(Items from a dataset)
---*---

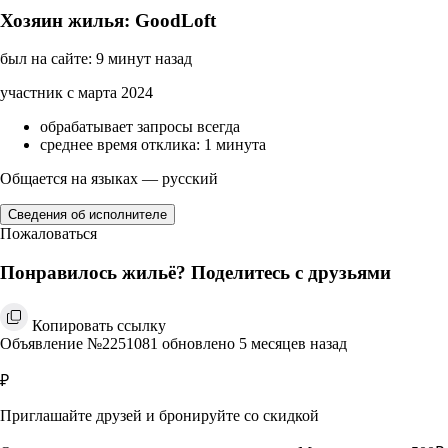
Хозяин жилья: GoodLoft
был на сайте: 9 минут назад
участник с марта 2024
обрабатывает запросы всегда
среднее время отклика: 1 минута
Общается на языках — русский
Сведения об исполнителе
Пожаловаться
Понравилось жильё? Поделитесь с друзьями
Копировать ссылку
Объявление №2251081 обновлено 5 месяцев назад
₽
Приглашайте друзей и бронируйте со скидкой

---*---

### Your instructions
Write out the entries again, word for word. No images.

### Your solution
Хозяин жилья: GoodLoft
был на сайте: 9 минут назад
участник с марта 2024
обрабатывает запросы всегда
среднее время отклика: 1 минута
Общается на языках — русский
Сведения об исполнителе
Пожаловаться
Понравилось жильё? Поделитесь с друзьями
Копировать ссылку
Объявление №2251081 обновлено 5 месяцев назад
₽
Приглашайте друзей и бронируйте со скидкой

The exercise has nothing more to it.